そうなんですね。楽しみながら覚えられますものね。

 

●リスナーより

「中村アナのご令嬢へのインタビューが印象的でした。日本とイランの最大の違いを端的に示しているように思いました。イランでは日常会話をストレートに表現とのこと。日本とは大違いです。イラン人同士は地下鉄でも友達になれるくらいオープンで、安全な環境ということが分かり、よかったです。日本では難しいとも思いました」

 

●ラジオより

芝田

中村さん、ということです。

中村

芝田アナから娘へのインタビューの依頼があったとき、娘は大変緊張していまして、ずっとどうしよう、どうしようと言ってたんです。日常会話は問題ないけれど、丁寧なフォーマルな場面での会話はあまり経験がないので苦手だと言っていました。まあ無事に終わってほっとしています。

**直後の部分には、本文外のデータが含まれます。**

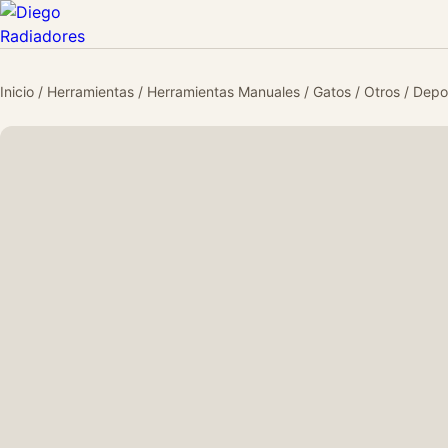
Inicio
/
Herramientas
/
Herramientas Manuales
/
Gatos
/
Otros
/ Depos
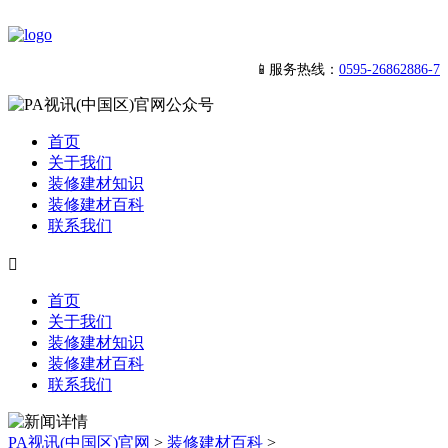
📱服务热线：
0595-26862886-7
首页
关于我们
装修建材知识
装修建材百科
联系我们

首页
关于我们
装修建材知识
装修建材百科
联系我们
PA视讯(中国区)官网
>
装修建材百科
>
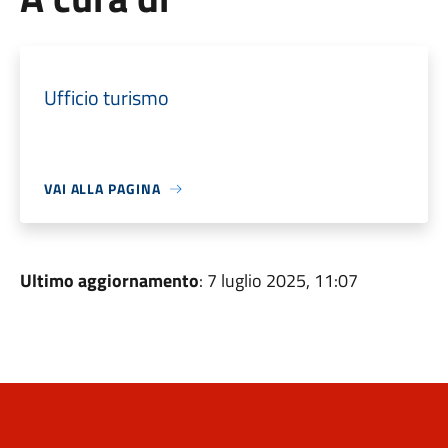
Ufficio turismo
VAI ALLA PAGINA
Ultimo aggiornamento
: 7 luglio 2025, 11:07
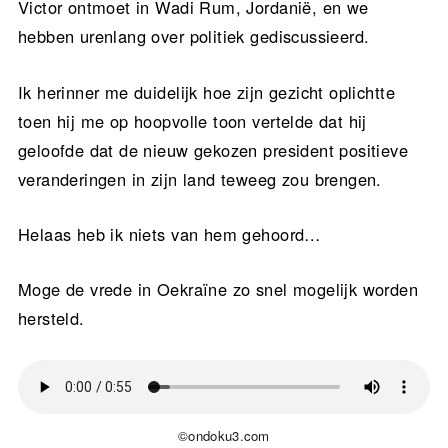
Victor ontmoet in Wadi Rum, Jordanië, en we
hebben urenlang over politiek gediscussieerd.
Ik herinner me duidelijk hoe zijn gezicht oplichtte
toen hij me op hoopvolle toon vertelde dat hij
geloofde dat de nieuw gekozen president positieve
veranderingen in zijn land teweeg zou brengen.
Helaas heb ik niets van hem gehoord…
Moge de vrede in Oekraïne zo snel mogelijk worden
hersteld.
©ondoku3.com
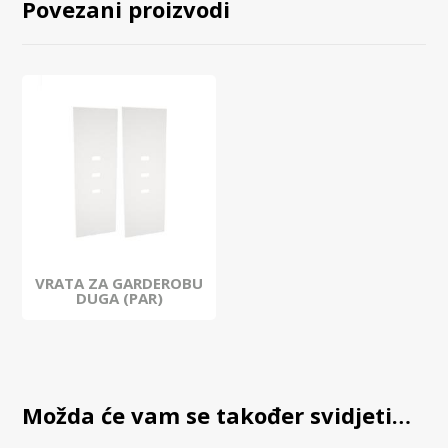
Povezani proizvodi
VRATA ZA GARDEROBU
DUGA (PAR)
Možda će vam se također svidjeti…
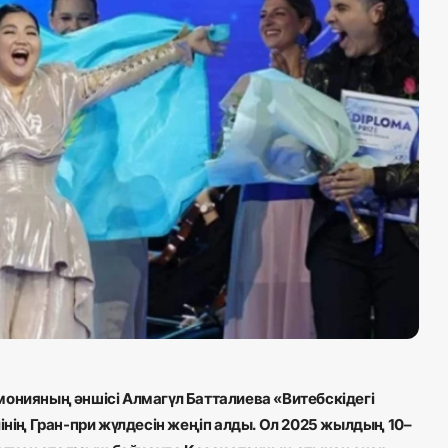
нияның әншісі Алмагүл Батталиева «Витебскідегі
нің Гран-при жүлдесін жеңіп алды. Ол 2025 жылдың 10–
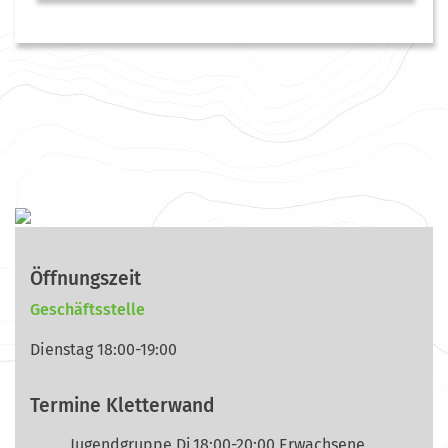
Öffnungszeit
Geschäftsstelle
Dienstag 18:00-19:00
Termine Kletterwand
Jugendgruppe Di.18:00-20:00 Erwachsene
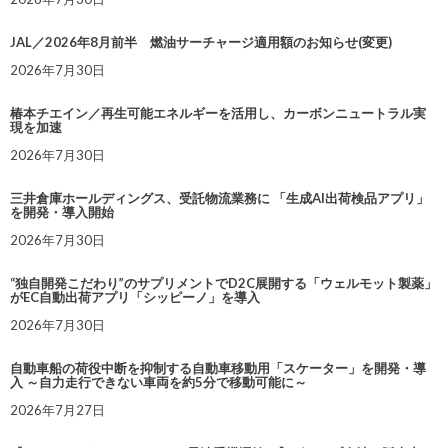
JAL／2026年8月前半 燃油サーチャージ適用額のお知らせ(変更)
2026年7月30日
椿本チエイン／再生可能エネルギーを活用し、カーボンニュートラル実
現を加速
2026年7月30日
三井倉庫ホールディングス、受託物流業務に 「生成AI出荷検品アプリ」
を開発・導入開始
2026年7月30日
“独自開発こだわり”のサプリメントでD2C展開する「ウェルモット製薬」
がEC自動出荷アプリ「シッピーノ」を導入
2026年7月30日
自動車船の荷役中断を抑制する自動車移動用「スケーター」を開発・導
入 ～自力走行できない車両を約5分で移動可能に～
2026年7月27日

地下鉄での話はしょっちゅう娘から聞いています。目上の人に席を譲ったら、その人が降りるときどんなに遠慮しても座れ座れと言われたとか、10センチ隙間があったら、「あなたは細いんだから座りなさい」と言われて座らせてもらったとか、温かい話が多いですね。あとバスに乗ったときに終点近くになっても熟睡している人がいたので、気を遣って、降りなくていいんですかと言ったら、「何でもっと早く言ってくれないの」と逆に文句を言われたこともあったとかで、いろんな人がいると笑っていました。バス停でバスを待っているときには年をとったおじいさんとおしゃべりが始まって分子細胞学を勉強しているというと、そのおじいさんもウン十年前同じ分子細胞学を勉強した、頑張って勉強したらいい仕事に就くことができるよと、励まされたりしたこともあったそうです。

芝田

私も狭い場所に無理やり、というのか、座らせられたことありますね。

確かにイランにいると、知らない人同士ですぐに雑談が始まる、という場面によく出くわしますよね。

中村

そうですね。退屈しませんね。

芝田

私は初めてイランに来たときに、トランジットの空港で、テヘラン行きの飛行機の搭乗を待っているところで、イラン人たちがワイワイガヤガヤとおしゃべりをしていたんですよね。本当に全員が知り合いなのでは、と疑ってしまうくらいでした。日本人同士ではまずないことですよね。

中村

ホントに。

芝田

あとはよく話しかけられるのですが、バスのちょうどドアの近くの席なんかに座ると、もう乗って来る人ほとんど全員に質問されると言っても過言ではないです。このバスはどこを通るのか、とか、どこ行きかとか。外国人の私にも普通に質問してきますしね。

中村

知らない人に話しかけるのが決して人の邪魔をしたり迷惑をかけたりしていることにはならないんですよね。いい感じで会話が終わると一日中いい気分になりますね。逆に遠慮なく言いすぎて雲行きが怪しくなっている人もいますけれど。

 

●リスナーより

「イスラムでも生命保険はあるのですか」

 

●ラジオより

芝田

さて、イランにも生命保険はありますよね。中村さんのご家族は入ってらっしゃいますか?

中村

いつも入ろうかどうしようかと迷って、入ってないんです。主人が私にはかけようとしないんですね。日本人の女性だからそうすぐは死なないだろうと言うことで。それで主人にかけようかと言うことになるんですが、そうするとなんだか死ぬのが近くなりそうで迷ってしまうんです。

芝田

フーシュファルスタッフに聞いてみたのですが、偶然にも、最近加入を検討しているそうです。何でも、最近、生命保険の種類が増えたのと、宣伝が効果的に行われていることにより、人々の加入率が高くなったそうです。